* [Work required]:
Go through the entries below and count the lines where the word "nuestras" appears; give only the count.
--- Provided entries ---
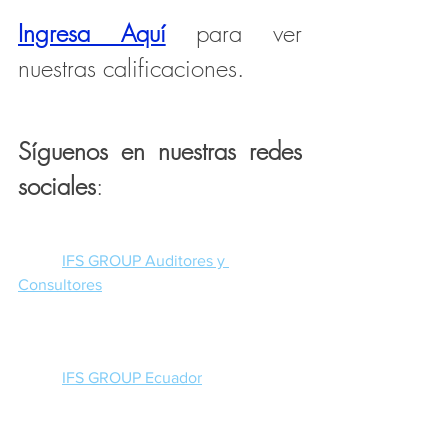
Ingresa Aquí
para ver 
nuestras calificaciones.
Síguenos en nuestras redes 
sociales
:
IFS GROUP Auditores y 
Consultores
IFS GROUP Ecuador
---
* [Solution to the problem]:
2